Afrontar una ruptura matrimonial o el cese de una convivencia estable en pareja constituye un proceso de reorganización vital que exige decisiones profundas basadas en la autonomía de la voluntad y la protección de los más vulnerables. La legislación catalana reconoce la heterogeneidad del hecho familiar, otorgando protección jurídica sin discriminación a los diversos modelos de convivencia, ya nazcan del matrimonio o de una pareja estable.
La elección de la vía procesal: mutuo acuerdo frente a la vía contenciosa
El primer paso crítico es saber cómo se va a proceder a regular la ruptura: si por la vía del mutuo acuerdo o la vía contenciosa.
En un primer momento es difícil determinarlo, debido a que esta decisión no suele depender de la intención de una sola de las partes. Si bien es cierto que en la actualidad es necesario intentar en un primer momento tramitar la separación o el divorcio por la vía del mutuo acuerdo, de conformidad con las disposiciones de la Ley Orgánica 1/2025.

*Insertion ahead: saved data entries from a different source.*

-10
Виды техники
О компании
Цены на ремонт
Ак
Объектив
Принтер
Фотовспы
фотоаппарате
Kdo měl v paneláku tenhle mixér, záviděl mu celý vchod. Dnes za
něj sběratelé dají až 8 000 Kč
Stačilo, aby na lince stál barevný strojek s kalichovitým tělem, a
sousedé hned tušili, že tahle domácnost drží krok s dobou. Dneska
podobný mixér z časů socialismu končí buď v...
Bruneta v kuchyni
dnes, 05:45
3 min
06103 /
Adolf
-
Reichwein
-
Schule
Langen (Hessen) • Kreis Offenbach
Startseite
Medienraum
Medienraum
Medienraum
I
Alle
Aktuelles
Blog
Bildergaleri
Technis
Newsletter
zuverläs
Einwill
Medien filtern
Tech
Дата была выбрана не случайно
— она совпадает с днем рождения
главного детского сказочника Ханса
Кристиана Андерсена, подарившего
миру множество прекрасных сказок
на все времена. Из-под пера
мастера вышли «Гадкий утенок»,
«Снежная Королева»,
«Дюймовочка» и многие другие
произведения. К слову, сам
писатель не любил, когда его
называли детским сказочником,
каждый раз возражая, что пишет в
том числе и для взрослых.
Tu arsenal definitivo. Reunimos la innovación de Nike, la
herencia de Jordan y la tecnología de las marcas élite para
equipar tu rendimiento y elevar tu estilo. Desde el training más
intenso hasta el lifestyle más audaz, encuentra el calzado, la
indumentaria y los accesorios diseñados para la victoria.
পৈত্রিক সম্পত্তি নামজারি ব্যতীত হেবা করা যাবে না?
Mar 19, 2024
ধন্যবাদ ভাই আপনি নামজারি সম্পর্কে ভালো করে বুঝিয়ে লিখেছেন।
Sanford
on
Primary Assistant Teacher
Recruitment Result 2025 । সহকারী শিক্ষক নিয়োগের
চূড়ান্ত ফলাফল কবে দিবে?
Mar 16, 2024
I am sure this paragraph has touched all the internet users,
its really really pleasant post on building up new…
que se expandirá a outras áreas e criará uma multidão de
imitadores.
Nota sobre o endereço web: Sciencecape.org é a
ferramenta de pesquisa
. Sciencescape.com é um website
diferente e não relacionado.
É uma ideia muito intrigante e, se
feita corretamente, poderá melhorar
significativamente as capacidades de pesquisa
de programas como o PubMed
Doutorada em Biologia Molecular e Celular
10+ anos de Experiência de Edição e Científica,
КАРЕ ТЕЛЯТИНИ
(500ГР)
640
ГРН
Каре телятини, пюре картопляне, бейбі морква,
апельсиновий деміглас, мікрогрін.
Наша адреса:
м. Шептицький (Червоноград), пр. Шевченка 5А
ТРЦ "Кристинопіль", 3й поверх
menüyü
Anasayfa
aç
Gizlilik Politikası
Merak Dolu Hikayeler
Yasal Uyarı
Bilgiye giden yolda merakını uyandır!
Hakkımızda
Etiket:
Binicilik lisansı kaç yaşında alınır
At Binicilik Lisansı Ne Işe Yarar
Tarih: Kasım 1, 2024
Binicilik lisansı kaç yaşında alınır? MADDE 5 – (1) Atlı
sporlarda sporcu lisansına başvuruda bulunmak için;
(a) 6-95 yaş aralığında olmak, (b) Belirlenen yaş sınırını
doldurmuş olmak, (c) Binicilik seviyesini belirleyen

El mutuo acuerdo ahora es la vía inicial para regular las rupturas, aunque en muchas ocasiones suele serlo por su celeridad y menor coste emocional y económico. En este supuesto, los cónyuges deben formular un convenio regulador donde se detallen las medidas que regirán su nueva etapa. Si existen hijos menores o con la capacidad modificada, este pacto debe ser necesariamente aprobado por la autoridad judicial para garantizar que no sea dañoso para los hijos o gravemente perjudicial para un cónyuge. Por el contrario, si el consenso no es factible, se deberá iniciar un proceso de divorcio o separación contencioso, donde el juez determinará las medidas definitivas tras la práctica de la prueba correspondiente.
El cuidado de los hijos y la obligatoriedad del Plan de Parentalidad
El divorcio o la separación no alteran las responsabilidades de los progenitores hacia sus hijos, las cuales mantienen su carácter compartido y deben ejercerse conjuntamente en la medida de lo posible. Para materializar este principio, los padres tienen la obligación de presentar un plan de parentalidad. Este documento es un instrumento esencial para concretar cómo se ejercerán las responsabilidades parentales, detallando compromisos sobre la guarda, el lugar de residencia habitual, el reparto de tareas cotidianas y el régimen de estancias en vacaciones o fechas señaladas. En todo este diseño, el interés superior del menor es el principio rector, otorgando a los hijos el derecho irrenunciable a ser informados y escuchados si tienen suficiente juicio y, obligatoriamente, si han cumplido los doce años.
El sustento de los hijos y el uso de la vivienda familiar
La obligación de prestar alimentos comprende todo lo indispensable para el mantenimiento, vivienda, asistencia médica y formación de los hijos. Este deber persiste tras la mayoría de edad si el hijo continúa su formación y mantiene un rendimiento académico regular. Respecto al uso de la vivienda familiar, a falta de acuerdo, la autoridad judicial lo atribuirá preferentemente al progenitor a quien corresponda la guarda de los hijos mientras esta dure, o al cónyuge más necesitado de protección en supuestos de guarda compartida o ausencia de hijos. Esta atribución por necesidad siempre tendrá un carácter temporal y es susceptible de prórrogas si se mantienen las circunstancias que la motivaron.
Conclusión
Afrontar una separación requiere una gestión equilibrada entre los aspectos emocionales y las obligaciones legales, buscando siempre la estabilidad emocional de los hijos y el respeto a la dignidad de ambos miembros de la pareja. Ante la complejidad técnica de estas medidas, contar con asesoramiento especializado es fundamental para proteger tanto el patrimonio personal como los derechos de los menores involucrados.